Hi, This is a follow up on bug #4650. We're seeing some (but not all) of our GPU jobs accounting records created with a AllocGRES value of "7696487:x" (x being the number of requested GPUs), exactly as described in bug #4650. We've checked our slurm.conf and gres.conf files and node configuration seem to be consistent regarding GRES config. I've cleaned up the database yesterday by manually updating the records, as suggested in #4650: MariaDB [slurm_acct_db]> update sherlock_job_table set gres_alloc='gpu:1' where gres_alloc='7696487:1'; And today, I can see the more jobs records have been created with that gres id: MariaDB [slurm_acct_db]> SELECT id_job,gres_alloc,gres_req,nodelist from sherlock_job_table where gres_alloc like '7696487%' LIMIT 10; +----------+------------+----------+-----------+ | id_job | gres_alloc | gres_req | nodelist | +----------+------------+----------+-----------+ | 35564295 | 7696487:1 | gpu:0 | sh-115-01 | | 35564298 | 7696487:1 | gpu:0 | sh-115-01 | | 35669388 | 7696487:1 | gpu:0 | sh-19-02 | | 35669389 | 7696487:1 | gpu:0 | sh-112-12 | | 35669423 | 7696487:1 | gpu:0 | sh-112-13 | | 35669438 | 7696487:1 | gpu:0 | sh-114-04 | | 35669439 | 7696487:1 | gpu:0 | sh-114-04 | | 35669440 | 7696487:1 | gpu:0 | sh-114-04 | | 35669455 | 7696487:1 | gpu:0 | sh-114-04 | | 35669456 | 7696487:1 | gpu:0 | sh-114-04 | +----------+------------+----------+-----------+ MariaDB [slurm_acct_db]> SELECT COUNT(*) from sherlock_job_table where gres_alloc like '7696487%'; +----------+ | COUNT(*) | +----------+ | 588 | +----------+ I'll attach the config files (gres.conf and slurm.conf) as well as the slurmctld log and the slurmd log from a relevant node (sh-115-01). Thanks! -- Kilian
I'd actually like to make the config and log files attachment private, but there's no Privacy setting checkbox when I try to upload an attachement. :(
(In reply to Kilian Cavalotti from comment #1) > I'd actually like to make the config and log files attachment private, but > there's no Privacy setting checkbox when I try to upload an attachement. :( Hi Kilian, your bug is already private. It will be safe to attach it here. Thanks
Hey Kilian, We figured out where the problem is. We are just making sure that our fix looks good before committing. Thanks, -Michael
(In reply to Michael Hinton from comment #9) > Hey Kilian, > > We figured out where the problem is. We are just making sure that our fix > looks good before committing. Good news! Thanks for the update. Cheers, -- Kilian
Kilian, Here is the patch, slated for 18.08.5: https://github.com/SchedMD/slurm/commit/588aacf5b13da5ef. Let me know if that works for you! Thanks, -Michael
Here's a quick explanation: `7696487` is the gpu plugin id, and is simply a special hash of the string `gpu`. Before, Slurm would try to see if that id matched any gpu records parsed from (effectively) a random node's gres.conf. On heterogeneous systems (or homogeneous systems with gres.confs that are mismatched, like in bug 4650), this means that sometimes a gpu record wasn't found, so the string "gpu" wasn't found. The fallback was to use the plugin id instead. The simplifying realization was that searching gpu records from a random node's gres.conf for a gres name string was not very smart. Instead, we can simply check the GresTypes strings configured in the controller's slurm.conf.

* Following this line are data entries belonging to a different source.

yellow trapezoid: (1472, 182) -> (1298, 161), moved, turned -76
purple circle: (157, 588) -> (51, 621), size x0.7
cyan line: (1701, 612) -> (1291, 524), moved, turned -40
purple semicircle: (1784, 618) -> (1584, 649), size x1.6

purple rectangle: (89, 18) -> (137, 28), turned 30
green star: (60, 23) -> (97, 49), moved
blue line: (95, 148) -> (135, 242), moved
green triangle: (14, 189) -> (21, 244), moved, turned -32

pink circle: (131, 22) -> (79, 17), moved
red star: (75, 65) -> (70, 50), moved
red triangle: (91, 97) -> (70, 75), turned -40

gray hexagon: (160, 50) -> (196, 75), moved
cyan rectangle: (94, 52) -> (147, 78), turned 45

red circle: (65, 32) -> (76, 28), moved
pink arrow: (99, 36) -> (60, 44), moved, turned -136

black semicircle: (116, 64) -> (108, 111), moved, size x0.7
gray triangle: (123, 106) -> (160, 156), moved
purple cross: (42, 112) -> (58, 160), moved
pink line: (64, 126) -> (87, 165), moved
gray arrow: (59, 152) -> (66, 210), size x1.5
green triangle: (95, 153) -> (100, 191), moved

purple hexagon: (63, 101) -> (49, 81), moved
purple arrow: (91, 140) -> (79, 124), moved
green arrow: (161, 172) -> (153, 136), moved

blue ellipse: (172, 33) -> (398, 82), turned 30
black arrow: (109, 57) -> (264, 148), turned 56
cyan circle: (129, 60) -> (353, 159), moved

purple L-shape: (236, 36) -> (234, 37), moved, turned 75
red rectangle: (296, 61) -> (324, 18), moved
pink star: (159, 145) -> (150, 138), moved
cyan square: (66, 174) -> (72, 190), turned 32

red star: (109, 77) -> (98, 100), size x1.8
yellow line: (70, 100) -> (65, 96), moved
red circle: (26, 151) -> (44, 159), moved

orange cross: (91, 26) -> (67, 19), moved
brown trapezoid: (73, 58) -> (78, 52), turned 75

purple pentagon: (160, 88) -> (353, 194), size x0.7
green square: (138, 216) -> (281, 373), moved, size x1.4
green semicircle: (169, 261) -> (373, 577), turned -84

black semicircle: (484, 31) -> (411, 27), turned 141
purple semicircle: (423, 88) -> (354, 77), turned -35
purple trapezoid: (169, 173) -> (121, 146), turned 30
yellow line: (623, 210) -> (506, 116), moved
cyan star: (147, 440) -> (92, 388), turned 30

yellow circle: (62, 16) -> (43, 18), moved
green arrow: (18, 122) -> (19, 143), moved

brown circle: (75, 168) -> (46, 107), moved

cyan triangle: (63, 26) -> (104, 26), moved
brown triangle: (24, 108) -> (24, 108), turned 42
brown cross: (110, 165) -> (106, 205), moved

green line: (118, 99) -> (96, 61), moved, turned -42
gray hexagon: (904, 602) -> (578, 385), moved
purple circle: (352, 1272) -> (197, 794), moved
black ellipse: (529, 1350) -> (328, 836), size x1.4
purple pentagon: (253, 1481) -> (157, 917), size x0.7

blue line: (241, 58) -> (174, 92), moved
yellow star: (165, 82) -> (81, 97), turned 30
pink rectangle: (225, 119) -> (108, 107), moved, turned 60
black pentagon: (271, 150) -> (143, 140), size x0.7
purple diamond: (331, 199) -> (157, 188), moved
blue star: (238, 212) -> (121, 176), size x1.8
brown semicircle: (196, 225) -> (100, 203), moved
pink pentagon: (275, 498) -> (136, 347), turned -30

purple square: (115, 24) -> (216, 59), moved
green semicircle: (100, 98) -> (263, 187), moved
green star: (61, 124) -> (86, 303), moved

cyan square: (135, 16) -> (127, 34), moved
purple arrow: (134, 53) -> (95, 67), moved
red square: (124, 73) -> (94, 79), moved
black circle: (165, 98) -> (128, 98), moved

Hi Michael, (In reply to Michael Hinton from comment #13) > Here's a quick explanation: > > `7696487` is the gpu plugin id, and is simply a special hash of the string > `gpu`. > > Before, Slurm would try to see if that id matched any gpu records parsed > from (effectively) a random node's gres.conf. On heterogeneous systems (or > homogeneous systems with gres.confs that are mismatched, like in bug 4650), > this means that sometimes a gpu record wasn't found, so the string "gpu" > wasn't found. The fallback was to use the plugin id instead. > > The simplifying realization was that searching gpu records from a random > node's gres.conf for a gres name string was not very smart. Instead, we can > simply check the GresTypes strings configured in the controller's slurm.conf. Thanks for the explanation, and for the patch! Cheers, -- Kilian
Closing
*** Ticket 6599 has been marked as a duplicate of this ticket. ***